> _Problem_: Exact copies of the lines from the start of the records through the line with "FlexNet Manager for VMware" are what the answer must hold; pictures are not part of it.

> _The data_:
=== Begin Enclosure ===

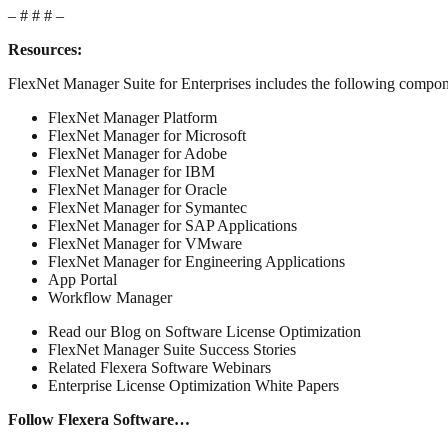
– # # # –
Resources:
FlexNet Manager Suite for Enterprises includes the following compon
FlexNet Manager Platform
FlexNet Manager for Microsoft
FlexNet Manager for Adobe
FlexNet Manager for IBM
FlexNet Manager for Oracle
FlexNet Manager for Symantec
FlexNet Manager for SAP Applications
FlexNet Manager for VMware
FlexNet Manager for Engineering Applications
App Portal
Workflow Manager
Read our Blog on Software License Optimization
FlexNet Manager Suite Success Stories
Related Flexera Software Webinars
Enterprise License Optimization White Papers
Follow Flexera Software…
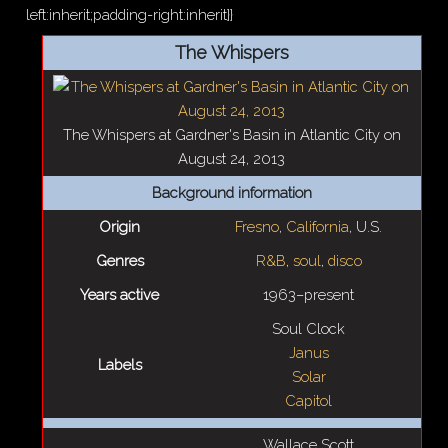
left:inherit;padding-right:inherit}}
The Whispers
The Whispers at Gardner's Basin in Atlantic City on
August 24, 2013
Background information
Origin
Fresno
,
California
, U.S.
Genres
R&B
,
soul
,
disco
Years active
1963–present
Soul Clock
Janus
Labels
Solar
Capitol
Wallace Scott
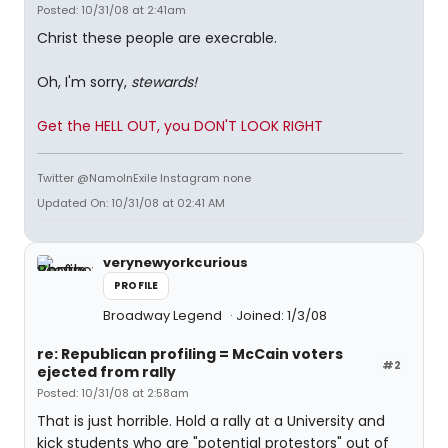
Posted: 10/31/08 at 2:41am
Christ these people are execrable.
Oh, I'm sorry,
stewards!
Get the HELL OUT, you DON'T LOOK RIGHT
Twitter @NamoInExile Instagram none
Updated On: 10/31/08 at 02:41 AM
verynewyorkcurious
PROFILE
Broadway Legend
Joined: 1/3/08
re: Republican profiling = McCain voters
#2
ejected from rally
Posted: 10/31/08 at 2:58am
That is just horrible. Hold a rally at a University and
kick students who are "potential protestors" out of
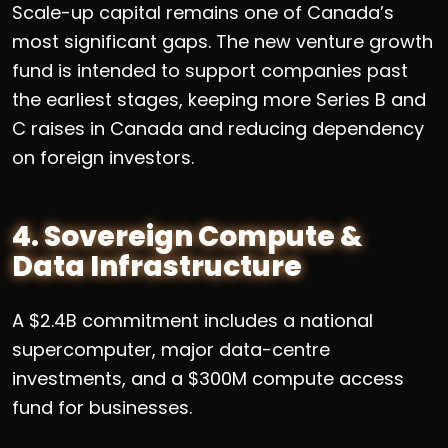
Scale-up capital remains one of Canada’s
most significant gaps. The new venture growth
fund is intended to support companies past
the earliest stages, keeping more Series B and
C raises in Canada and reducing dependency
on foreign investors.
4. Sovereign Compute &
Data Infrastructure
A $2.4B commitment includes a national
supercomputer, major data-centre
investments, and a $300M compute access
fund for businesses.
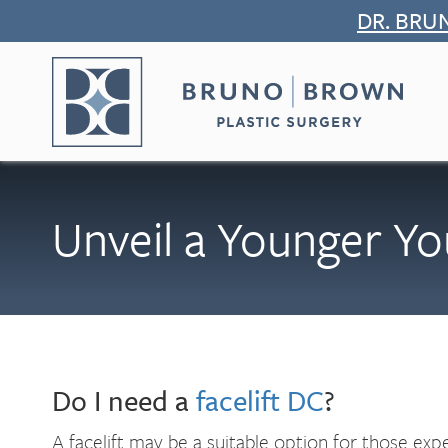
Skip
DR. BRU
to
content
Unveil a Younger Yo
Do I need a
facelift DC
?
A facelift may be a suitable option for those expe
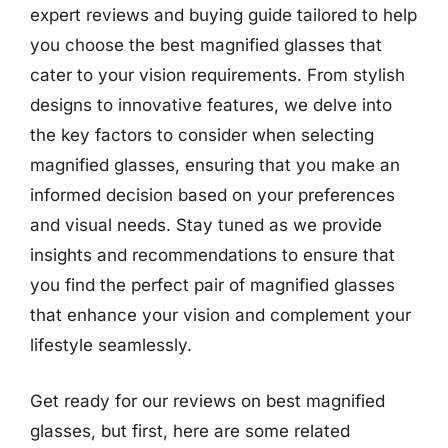
expert reviews and buying guide tailored to help
you choose the best magnified glasses that
cater to your vision requirements. From stylish
designs to innovative features, we delve into
the key factors to consider when selecting
magnified glasses, ensuring that you make an
informed decision based on your preferences
and visual needs. Stay tuned as we provide
insights and recommendations to ensure that
you find the perfect pair of magnified glasses
that enhance your vision and complement your
lifestyle seamlessly.
Get ready for our reviews on best magnified
glasses, but first, here are some related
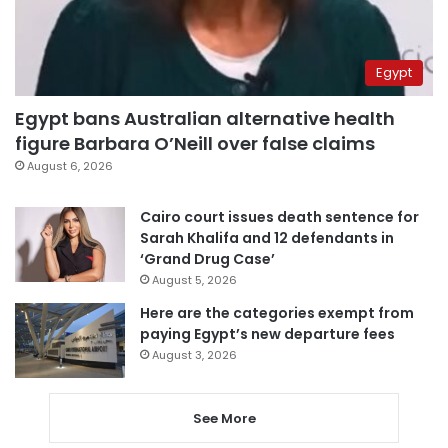
Egypt
Egypt bans Australian alternative health
figure Barbara O’Neill over false claims
August 6, 2026
Cairo court issues death sentence for
Sarah Khalifa and 12 defendants in
‘Grand Drug Case’
August 5, 2026
Here are the categories exempt from
paying Egypt’s new departure fees
August 3, 2026
See More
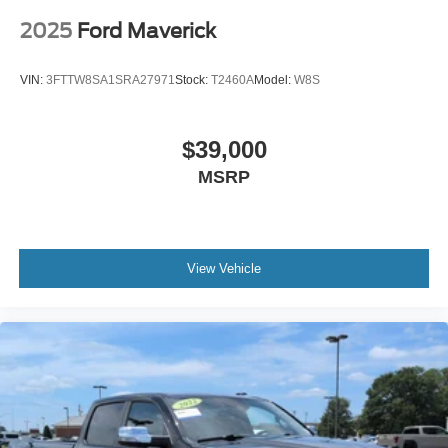
2025
Ford Maverick
VIN:
3FTTW8SA1SRA27971
Stock:
T2460A
Model:
W8S
$39,000
MSRP
View Vehicle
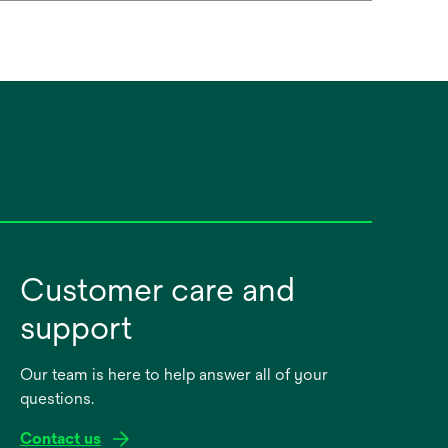
Customer care and
support
Our team is here to help answer all of your
questions.
Contact us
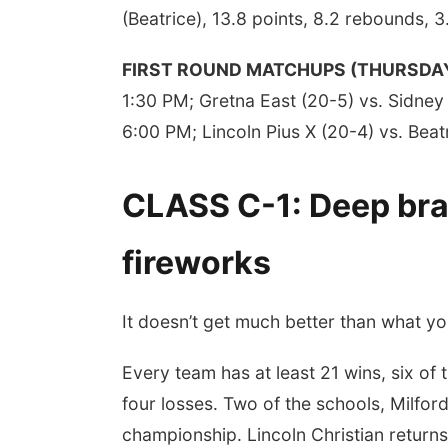
(Beatrice), 13.8 points, 8.2 rebounds, 3
FIRST ROUND MATCHUPS (THURSDA
1:30 PM; Gretna East (20-5) vs. Sidney 
6:00 PM; Lincoln Pius X (20-4) vs. Beat
CLASS C-1: Deep brac
fireworks
It doesn’t get much better than what you’
Every team has at least 21 wins, six of
four losses. Two of the schools, Milford 
championship. Lincoln Christian retur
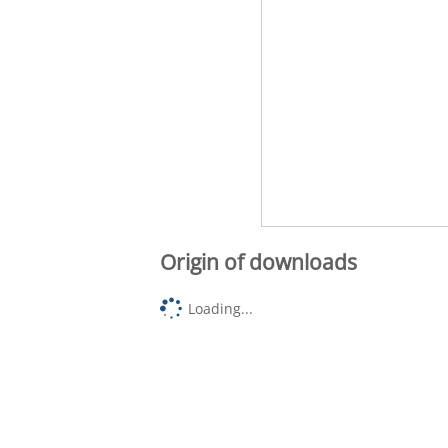
Origin of downloads
Loading...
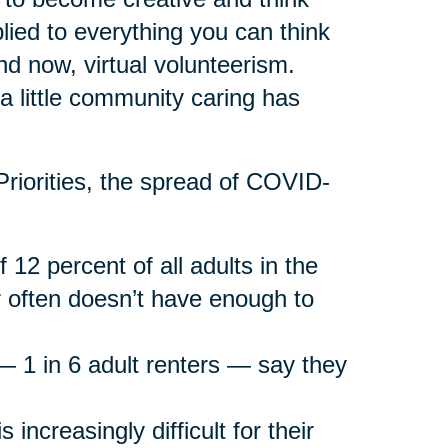
lied to everything you can think
and now, virtual volunteerism.
r a little community caring has
riorities, the spread of COVID-
f 12 percent of all adults in the
 often doesn’t have enough to
g — 1 in 6 adult renters — say they
 increasingly difficult for their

=== End Enclosure ===

> _Output below_:
– # # # –
Resources:
FlexNet Manager Suite for Enterprises includes the following compon
FlexNet Manager Platform
FlexNet Manager for Microsoft
FlexNet Manager for Adobe
FlexNet Manager for IBM
FlexNet Manager for Oracle
FlexNet Manager for Symantec
FlexNet Manager for SAP Applications
FlexNet Manager for VMware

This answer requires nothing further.